Случалось видеть, что от продолжительных рыданий иные делались бесчувственными ко всему окружающему их, и только силой отводили от могил; а другие впадали в горестное исступление, заболевали и умирали в скором времени.
Плач родных всегда проистекает из глубокой горести. С какою убийственною тоской рыдают дети на могиле матери! «Родительница моя, матушка, жалкое желаньице! На кого ты нас оставила, на кого мы, сироты, понадеемся? Ни с которой стороны не завеют на нас теплые ветерочки, не услышим ласкового словечка. Люди добрые от нас отшатнутся, родные отзовутся (отрекутся): заржавеет наше сиротское сердце.
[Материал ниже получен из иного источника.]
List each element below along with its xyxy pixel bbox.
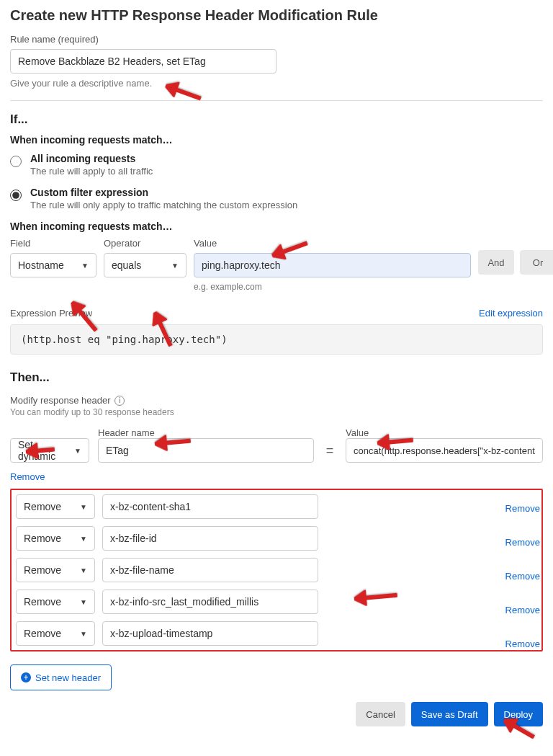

Печет красное солнышко серели лета теплого, а нас не согреет; лишь притеплит нас зеленая дубровная могилушка-матушка. Прибери нас, матушка, промолви слово ласковое! Нет, скрепила ты свое сердечушко крепче камешка и прижала неласковые рученьки к ретиву сердцу. Лебедушка моя белая! В какую путь-дороженьку собралась, снарядилась ты, с которой сторонушки ждать нам тебя? Взбушуйте вы, ветры буйные, со всех четырех сторонушек! Понеситесь вы, ветры, к Божией церкви, размечите вы сыру землю. Ударьтесь вы, буйны ветры, в большой колокол! Не разбудит ли звон его со, мною слова ласкова» [61].
ПОГРЕБЕНИЕ ОСОБ ЦАРСТВЕННОГО ДОМА И ЧЕРНОЕ ПЛАТЬЕ, ИЛИ ТРАУР
С введением христианской веры погребение совершалось у нас почти единообразно, исключая, что богатых, знатных и из царского рода предавали земле с большею пышностью. После смерти каждого звонили в колокол, потом одевали покойника и отправляли по нему печальный обряд. То же самое происходило с особами царственного дома.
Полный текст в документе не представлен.